**Problem to solve**
Set the listing down unchanged, minus every embedded image.

**Records supplied**

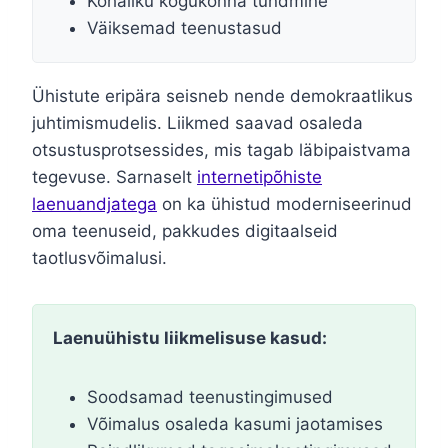
Kohaliku kogukonna tundmine
Väiksemad teenustasud
Ühistute eripära seisneb nende demokraatlikus
juhtimismudelis. Liikmed saavad osaleda
otsustusprotsessides, mis tagab läbipaistvama
tegevuse. Sarnaselt
internetipõhiste
laenuandjatega
on ka ühistud moderniseerinud
oma teenuseid, pakkudes digitaalseid
taotlusvõimalusi.
Laenuühistu liikmelisuse kasud:
Soodsamad teenustingimused
Võimalus osaleda kasumi jaotamises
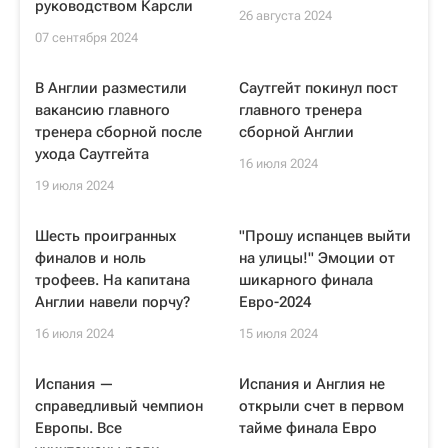
руководством Карсли
26 августа 2024
07 сентября 2024
В Англии разместили
Саутгейт покинул пост
вакансию главного
главного тренера
тренера сборной после
сборной Англии
ухода Саутгейта
16 июля 2024
19 июля 2024
Шесть проигранных
"Прошу испанцев выйти
финалов и ноль
на улицы!" Эмоции от
трофеев. На капитана
шикарного финала
Англии навели порчу?
Евро-2024
16 июля 2024
15 июля 2024
Испания —
Испания и Англия не
справедливый чемпион
открыли счет в первом
Европы. Все
тайме финала Евро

**Task solution**
Kohaliku kogukonna tundmine
Väiksemad teenustasud
Ühistute eripära seisneb nende demokraatlikus
juhtimismudelis. Liikmed saavad osaleda
otsustusprotsessides, mis tagab läbipaistvama
tegevuse. Sarnaselt
internetipõhiste
laenuandjatega
on ka ühistud moderniseerinud
oma teenuseid, pakkudes digitaalseid
taotlusvõimalusi.
Laenuühistu liikmelisuse kasud:
Soodsamad teenustingimused
Võimalus osaleda kasumi jaotamises
руководством Карсли
26 августа 2024
07 сентября 2024
В Англии разместили
Саутгейт покинул пост
вакансию главного
главного тренера
тренера сборной после
сборной Англии
ухода Саутгейта
16 июля 2024
19 июля 2024
Шесть проигранных
"Прошу испанцев выйти
финалов и ноль
на улицы!" Эмоции от
трофеев. На капитана
шикарного финала
Англии навели порчу?
Евро-2024
16 июля 2024
15 июля 2024
Испания —
Испания и Англия не
справедливый чемпион
открыли счет в первом
Европы. Все
тайме финала Евро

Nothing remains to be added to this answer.